**Supplied entries**
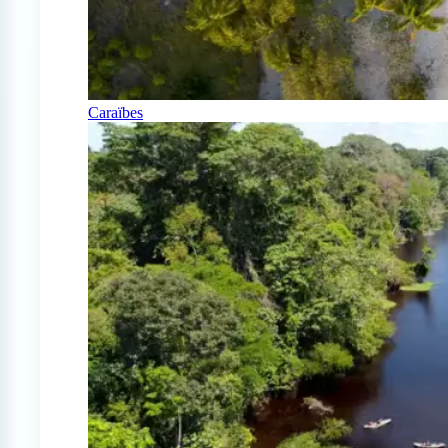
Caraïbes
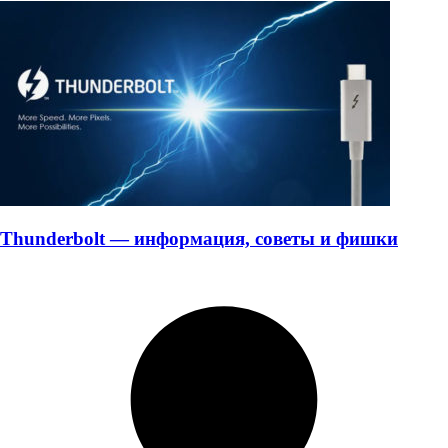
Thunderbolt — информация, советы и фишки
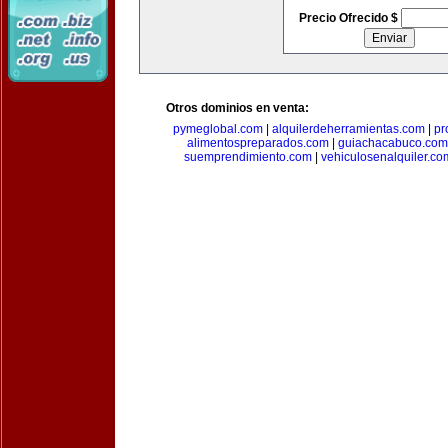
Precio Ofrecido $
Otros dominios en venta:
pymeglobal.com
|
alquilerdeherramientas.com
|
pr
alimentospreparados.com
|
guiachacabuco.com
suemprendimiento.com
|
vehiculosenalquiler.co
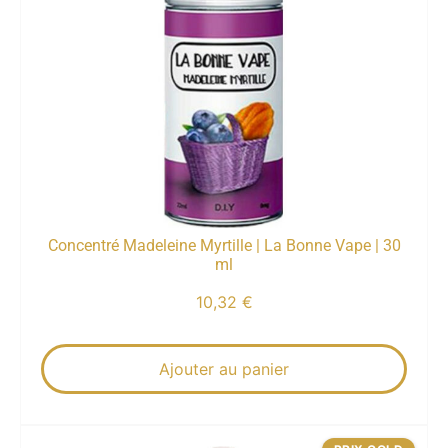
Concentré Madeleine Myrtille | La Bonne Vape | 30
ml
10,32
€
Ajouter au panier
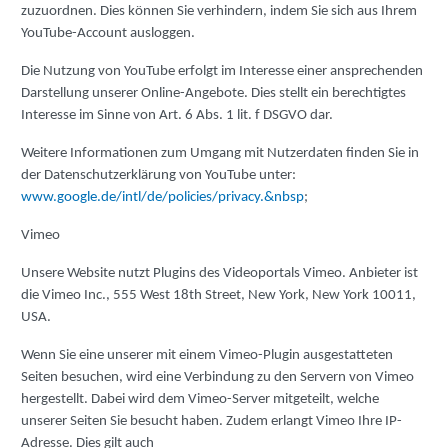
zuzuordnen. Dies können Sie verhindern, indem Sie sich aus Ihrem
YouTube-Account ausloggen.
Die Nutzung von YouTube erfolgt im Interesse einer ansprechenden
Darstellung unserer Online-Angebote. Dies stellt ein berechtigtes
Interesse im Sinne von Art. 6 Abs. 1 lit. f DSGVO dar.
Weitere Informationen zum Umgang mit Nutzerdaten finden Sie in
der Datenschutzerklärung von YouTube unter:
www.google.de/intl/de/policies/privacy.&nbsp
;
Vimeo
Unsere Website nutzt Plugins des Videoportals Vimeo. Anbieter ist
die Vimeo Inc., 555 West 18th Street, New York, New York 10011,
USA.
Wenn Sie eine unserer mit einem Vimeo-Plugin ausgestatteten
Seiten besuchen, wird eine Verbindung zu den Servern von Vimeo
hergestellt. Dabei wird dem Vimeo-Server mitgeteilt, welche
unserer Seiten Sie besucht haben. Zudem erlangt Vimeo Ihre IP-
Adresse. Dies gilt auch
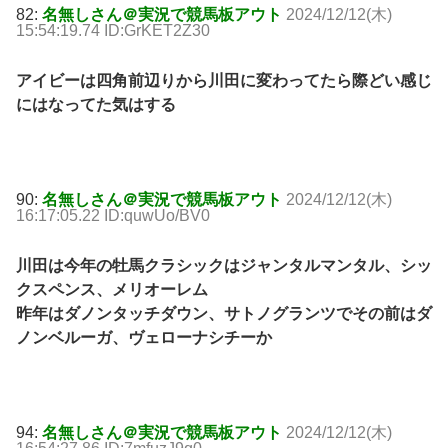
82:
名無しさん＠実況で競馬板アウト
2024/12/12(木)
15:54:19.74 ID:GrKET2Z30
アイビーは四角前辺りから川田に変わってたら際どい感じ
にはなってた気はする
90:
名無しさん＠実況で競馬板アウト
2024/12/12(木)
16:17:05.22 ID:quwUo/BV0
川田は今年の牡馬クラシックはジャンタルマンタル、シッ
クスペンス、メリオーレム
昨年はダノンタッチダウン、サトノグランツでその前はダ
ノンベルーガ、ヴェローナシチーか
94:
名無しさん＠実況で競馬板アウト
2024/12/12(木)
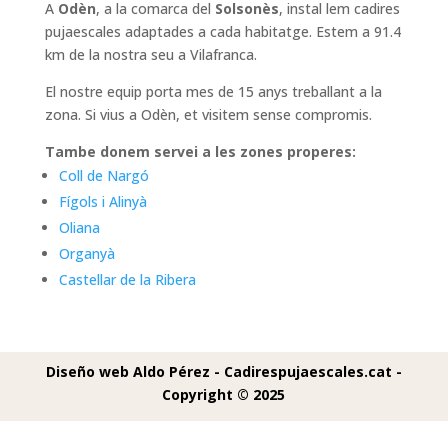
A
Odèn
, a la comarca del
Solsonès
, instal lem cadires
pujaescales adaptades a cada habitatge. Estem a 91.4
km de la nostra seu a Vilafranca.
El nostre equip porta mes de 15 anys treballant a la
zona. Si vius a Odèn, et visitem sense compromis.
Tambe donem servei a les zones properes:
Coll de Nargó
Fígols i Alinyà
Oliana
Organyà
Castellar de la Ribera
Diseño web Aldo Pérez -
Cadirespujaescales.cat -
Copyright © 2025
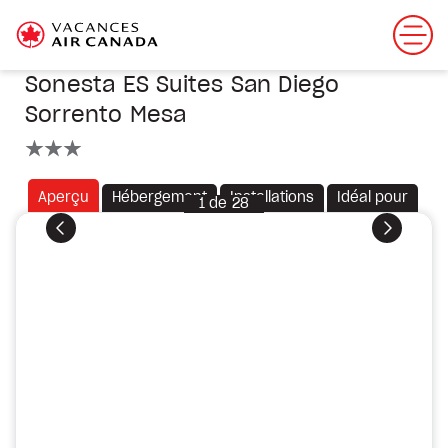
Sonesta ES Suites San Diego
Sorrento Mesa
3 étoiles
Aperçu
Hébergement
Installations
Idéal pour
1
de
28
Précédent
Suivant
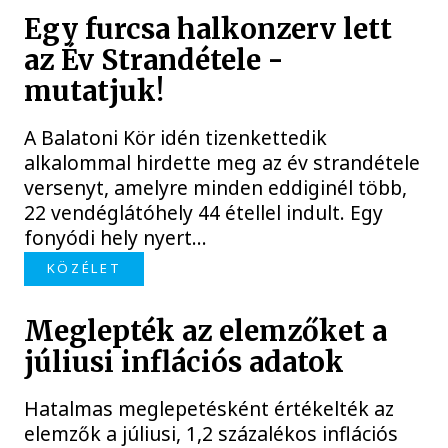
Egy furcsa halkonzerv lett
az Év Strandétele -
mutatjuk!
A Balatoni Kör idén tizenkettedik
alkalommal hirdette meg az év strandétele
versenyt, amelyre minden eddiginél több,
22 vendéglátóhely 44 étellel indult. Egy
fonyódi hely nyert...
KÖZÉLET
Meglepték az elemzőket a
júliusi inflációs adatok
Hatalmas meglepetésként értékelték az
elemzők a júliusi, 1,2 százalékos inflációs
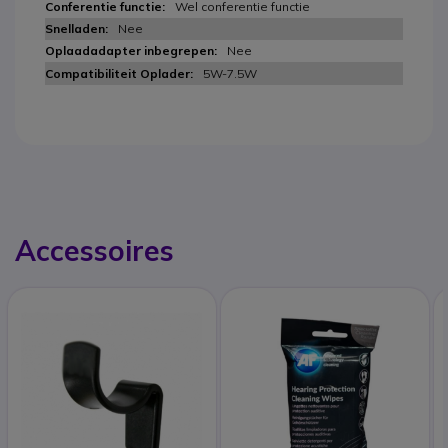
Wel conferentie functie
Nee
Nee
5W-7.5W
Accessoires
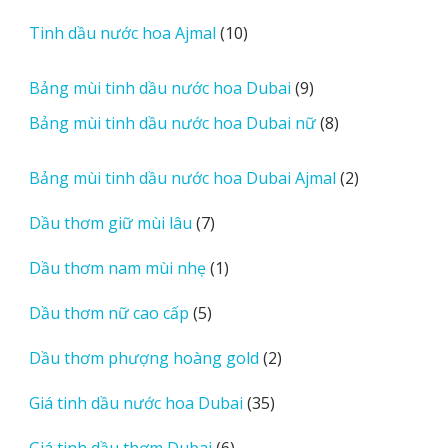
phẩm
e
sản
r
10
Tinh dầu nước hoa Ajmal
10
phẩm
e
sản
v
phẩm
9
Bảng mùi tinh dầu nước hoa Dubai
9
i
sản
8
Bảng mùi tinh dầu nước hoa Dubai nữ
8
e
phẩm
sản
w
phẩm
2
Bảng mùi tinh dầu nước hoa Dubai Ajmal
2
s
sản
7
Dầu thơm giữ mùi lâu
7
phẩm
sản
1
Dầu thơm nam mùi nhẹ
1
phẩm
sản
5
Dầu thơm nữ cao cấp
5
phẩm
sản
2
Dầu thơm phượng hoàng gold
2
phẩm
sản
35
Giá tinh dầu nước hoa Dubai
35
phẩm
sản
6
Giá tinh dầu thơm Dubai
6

...

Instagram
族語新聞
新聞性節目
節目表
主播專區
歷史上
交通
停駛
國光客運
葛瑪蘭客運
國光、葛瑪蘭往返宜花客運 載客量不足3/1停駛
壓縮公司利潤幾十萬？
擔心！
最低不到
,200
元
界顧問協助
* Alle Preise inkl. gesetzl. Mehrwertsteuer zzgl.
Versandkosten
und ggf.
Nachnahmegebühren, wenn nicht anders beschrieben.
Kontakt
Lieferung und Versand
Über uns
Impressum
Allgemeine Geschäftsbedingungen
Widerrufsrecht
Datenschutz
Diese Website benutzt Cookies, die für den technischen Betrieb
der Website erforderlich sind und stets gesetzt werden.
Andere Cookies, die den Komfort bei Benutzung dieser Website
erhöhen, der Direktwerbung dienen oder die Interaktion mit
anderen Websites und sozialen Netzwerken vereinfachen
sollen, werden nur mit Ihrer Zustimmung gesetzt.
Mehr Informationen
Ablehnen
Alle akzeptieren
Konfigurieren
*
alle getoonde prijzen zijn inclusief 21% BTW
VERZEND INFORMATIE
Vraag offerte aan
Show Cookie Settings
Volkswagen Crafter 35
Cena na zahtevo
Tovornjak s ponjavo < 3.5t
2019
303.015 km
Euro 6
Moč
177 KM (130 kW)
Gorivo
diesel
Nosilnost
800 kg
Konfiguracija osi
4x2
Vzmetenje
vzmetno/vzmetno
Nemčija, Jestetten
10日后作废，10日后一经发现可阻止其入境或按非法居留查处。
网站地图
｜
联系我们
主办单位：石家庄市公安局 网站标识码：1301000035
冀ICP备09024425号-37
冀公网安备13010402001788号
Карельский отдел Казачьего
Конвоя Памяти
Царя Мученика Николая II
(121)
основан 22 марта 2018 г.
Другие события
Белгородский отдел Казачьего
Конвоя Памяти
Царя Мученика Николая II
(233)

--

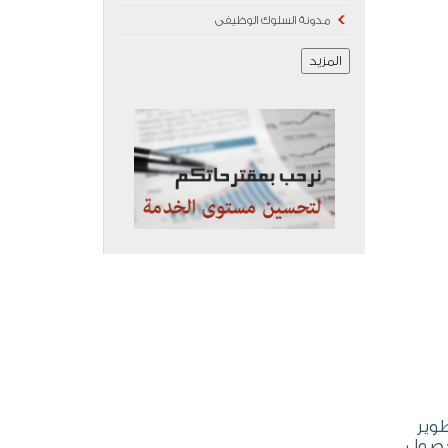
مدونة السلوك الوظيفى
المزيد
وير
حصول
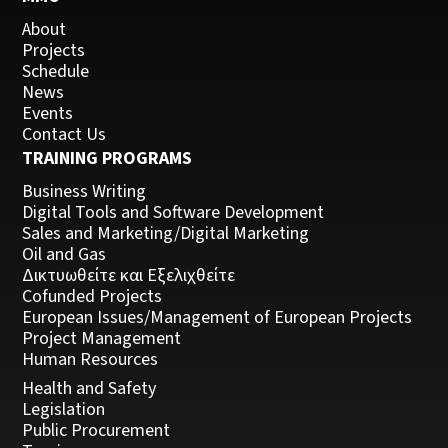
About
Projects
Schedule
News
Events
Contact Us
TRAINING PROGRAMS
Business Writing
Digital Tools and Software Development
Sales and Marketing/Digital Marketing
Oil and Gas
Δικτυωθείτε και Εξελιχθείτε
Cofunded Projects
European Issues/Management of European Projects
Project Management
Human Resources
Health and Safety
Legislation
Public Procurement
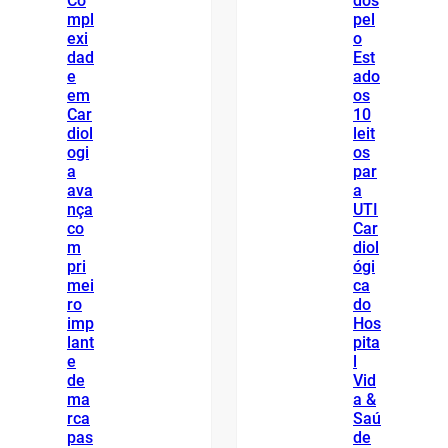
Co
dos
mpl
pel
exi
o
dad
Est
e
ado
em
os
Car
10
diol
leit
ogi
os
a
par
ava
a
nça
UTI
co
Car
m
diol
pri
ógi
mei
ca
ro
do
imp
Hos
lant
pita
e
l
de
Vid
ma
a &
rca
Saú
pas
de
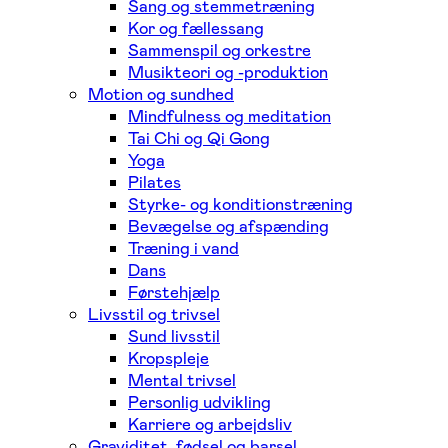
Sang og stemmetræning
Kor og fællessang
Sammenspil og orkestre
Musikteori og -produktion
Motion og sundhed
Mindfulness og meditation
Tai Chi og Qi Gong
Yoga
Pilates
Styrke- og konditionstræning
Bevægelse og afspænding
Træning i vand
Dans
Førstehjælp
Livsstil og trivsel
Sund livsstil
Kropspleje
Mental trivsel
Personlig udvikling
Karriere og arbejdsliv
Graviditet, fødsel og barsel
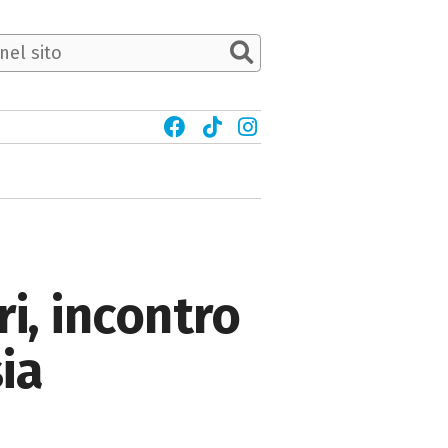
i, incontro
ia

**Your instructions**
Where the string "werden" appears in a line of the listing, copy that line.

**Response area**
der Website erforderlich sind und stets gesetzt werden.
sollen, werden nur mit Ihrer Zustimmung gesetzt.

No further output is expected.